A Trustwave study found that 58 percent of businesses do not have a fully mature patch management process in place and 12 percent do not have one at all.
A Trustwave study found that 58 percent of businesses do not have a fully mature patch management process in place and 12 percent do not have one at all.

Although major vulnerabilities, such as Heartbleed and ShellShock, were discovered this year, and data breaches dominated headlines, IT security professionals are continuing to delay the creation of thorough security plans and patching schedules, a new study found.

Sixty-three percent of businesses do not have a fully mature method to control and track sensitive data, and 19 percent do not have one at all, according to Trustwave's “2014 State of Risk Report.”  

“If you can't adapt by what's important, then you can't protect,” said Phil Smith, senior vice president of Government Solutions and Special Investigations, TrustWave, in a Friday interview with SCMagazine.com. “The inability to detect and protect that data is critical. If you don't understand where the data is, then you might not take appropriate measures to investigate it (after an incident).”

Furthermore, 58 percent of businesses do not have a fully mature patch management process in place and 12 percent do not have one at all.

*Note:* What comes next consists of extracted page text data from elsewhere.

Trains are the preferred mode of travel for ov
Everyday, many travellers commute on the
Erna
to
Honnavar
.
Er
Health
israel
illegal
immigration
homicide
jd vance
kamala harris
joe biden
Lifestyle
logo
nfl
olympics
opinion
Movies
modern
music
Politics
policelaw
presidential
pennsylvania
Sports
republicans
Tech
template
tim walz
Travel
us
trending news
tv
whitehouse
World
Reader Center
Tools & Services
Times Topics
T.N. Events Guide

The failure to consistently schedule patches might not necessarily be an oversight, Smith said. Rather, it could be the result of the pressures placed on IT security professionals and their already busy days. Between keeping email systems online and ensuring that applications are running properly, patching could fall to the bottom of the to-do list.

“It's a process and is something that sounds like it should be easily done, but once you start losing your IT staff to attrition, you're going to start losing continuity in processes,” he said.

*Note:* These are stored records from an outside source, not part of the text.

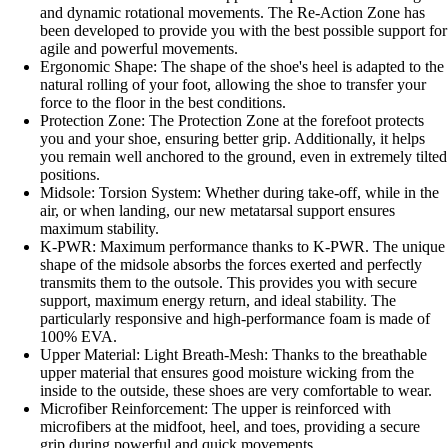
and dynamic rotational movements. The Re-Action Zone has
been developed to provide you with the best possible support for
agile and powerful movements.
Ergonomic Shape: The shape of the shoe's heel is adapted to the
natural rolling of your foot, allowing the shoe to transfer your
force to the floor in the best conditions.
Protection Zone: The Protection Zone at the forefoot protects
you and your shoe, ensuring better grip. Additionally, it helps
you remain well anchored to the ground, even in extremely tilted
positions.
Midsole: Torsion System: Whether during take-off, while in the
air, or when landing, our new metatarsal support ensures
maximum stability.
K-PWR: Maximum performance thanks to K-PWR. The unique
shape of the midsole absorbs the forces exerted and perfectly
transmits them to the outsole. This provides you with secure
support, maximum energy return, and ideal stability. The
particularly responsive and high-performance foam is made of
100% EVA.
Upper Material: Light Breath-Mesh: Thanks to the breathable
upper material that ensures good moisture wicking from the
inside to the outside, these shoes are very comfortable to wear.
Microfiber Reinforcement: The upper is reinforced with
microfibers at the midfoot, heel, and toes, providing a secure
grip during powerful and quick movements.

The study also found that 21 percent of businesses do not have incident response procedures in place and 20 percent do not have a process that enables the reporting of security incidents. Additionally, 45 percent of business have board- or senior-level management who take only a partial role in security matters. Nine percent do not partake at all.

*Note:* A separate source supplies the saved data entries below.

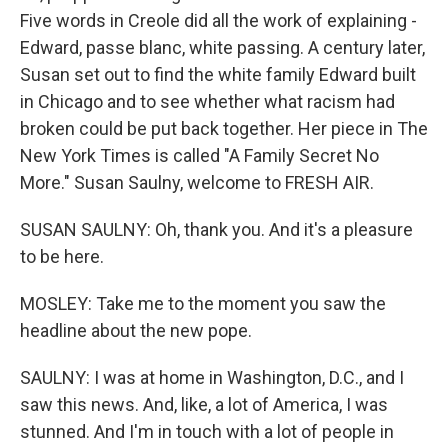
Five words in Creole did all the work of explaining -
Edward, passe blanc, white passing. A century later,
Susan set out to find the white family Edward built
in Chicago and to see whether what racism had
broken could be put back together. Her piece in The
New York Times is called "A Family Secret No
More." Susan Saulny, welcome to FRESH AIR.
SUSAN SAULNY: Oh, thank you. And it's a pleasure
to be here.
MOSLEY: Take me to the moment you saw the
headline about the new pope.
SAULNY: I was at home in Washington, D.C., and I
saw this news. And, like, a lot of America, I was
stunned. And I'm in touch with a lot of people in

Smith expressed the most concern over the latter point most concerning and stressed that IT security professionals need to educate executives on IT security issues.

"If they are able to bring someone on the executive team into incident response, it goes a long way on educating people on what some of the risks are," he said. "That's a really critical component for IT security folks."

More than 400 IT and security professionals were interviewed for the report. Most were based in the U.S., the United Kingdom and the United Arab Emirates; however, more than 50 countries were included, as well.